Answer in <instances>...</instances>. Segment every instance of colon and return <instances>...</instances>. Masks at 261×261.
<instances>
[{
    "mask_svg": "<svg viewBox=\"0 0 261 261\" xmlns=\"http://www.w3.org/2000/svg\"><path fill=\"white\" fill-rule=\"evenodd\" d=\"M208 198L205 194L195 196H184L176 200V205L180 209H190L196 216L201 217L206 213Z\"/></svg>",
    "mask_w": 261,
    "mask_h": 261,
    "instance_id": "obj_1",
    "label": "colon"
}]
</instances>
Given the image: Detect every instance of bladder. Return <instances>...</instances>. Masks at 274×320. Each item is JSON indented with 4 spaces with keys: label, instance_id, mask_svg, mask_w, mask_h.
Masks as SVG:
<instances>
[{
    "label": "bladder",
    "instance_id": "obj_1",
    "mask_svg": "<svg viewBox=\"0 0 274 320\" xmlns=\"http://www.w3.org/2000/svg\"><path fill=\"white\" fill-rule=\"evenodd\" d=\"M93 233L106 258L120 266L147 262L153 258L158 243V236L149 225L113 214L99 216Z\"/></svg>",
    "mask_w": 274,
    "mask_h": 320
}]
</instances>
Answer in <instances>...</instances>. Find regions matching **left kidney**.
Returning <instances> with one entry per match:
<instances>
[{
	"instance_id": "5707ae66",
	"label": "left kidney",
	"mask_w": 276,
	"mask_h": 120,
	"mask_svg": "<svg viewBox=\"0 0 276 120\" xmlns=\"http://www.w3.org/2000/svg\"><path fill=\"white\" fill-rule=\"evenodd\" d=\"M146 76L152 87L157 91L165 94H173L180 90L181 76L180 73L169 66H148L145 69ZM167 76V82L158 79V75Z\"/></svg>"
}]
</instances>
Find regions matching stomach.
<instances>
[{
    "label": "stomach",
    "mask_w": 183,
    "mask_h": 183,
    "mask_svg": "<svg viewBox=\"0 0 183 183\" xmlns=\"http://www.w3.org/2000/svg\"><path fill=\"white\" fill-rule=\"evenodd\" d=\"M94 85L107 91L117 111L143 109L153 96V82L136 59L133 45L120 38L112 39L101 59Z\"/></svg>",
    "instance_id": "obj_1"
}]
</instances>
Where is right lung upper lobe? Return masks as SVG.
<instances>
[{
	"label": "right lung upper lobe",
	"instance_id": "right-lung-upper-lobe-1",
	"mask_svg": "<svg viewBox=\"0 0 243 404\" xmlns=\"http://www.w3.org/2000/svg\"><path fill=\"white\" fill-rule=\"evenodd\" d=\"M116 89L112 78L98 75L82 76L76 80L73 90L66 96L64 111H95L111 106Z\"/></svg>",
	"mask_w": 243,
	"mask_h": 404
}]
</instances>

════════

Brief: Please retype the records above starting with the line that contains "Find regions matching stomach." and stopping after the last line, changing nothing.

Solution to the problem:
Find regions matching stomach.
<instances>
[{
    "label": "stomach",
    "mask_w": 183,
    "mask_h": 183,
    "mask_svg": "<svg viewBox=\"0 0 183 183\" xmlns=\"http://www.w3.org/2000/svg\"><path fill=\"white\" fill-rule=\"evenodd\" d=\"M94 85L107 91L117 111L143 109L153 96V82L136 59L133 45L120 38L112 39L101 59Z\"/></svg>",
    "instance_id": "obj_1"
}]
</instances>
Where is right lung upper lobe? Return masks as SVG.
<instances>
[{
	"label": "right lung upper lobe",
	"instance_id": "right-lung-upper-lobe-1",
	"mask_svg": "<svg viewBox=\"0 0 243 404\" xmlns=\"http://www.w3.org/2000/svg\"><path fill=\"white\" fill-rule=\"evenodd\" d=\"M116 89L112 78L98 75L82 76L76 80L73 90L66 96L64 111H95L111 106Z\"/></svg>",
	"mask_w": 243,
	"mask_h": 404
}]
</instances>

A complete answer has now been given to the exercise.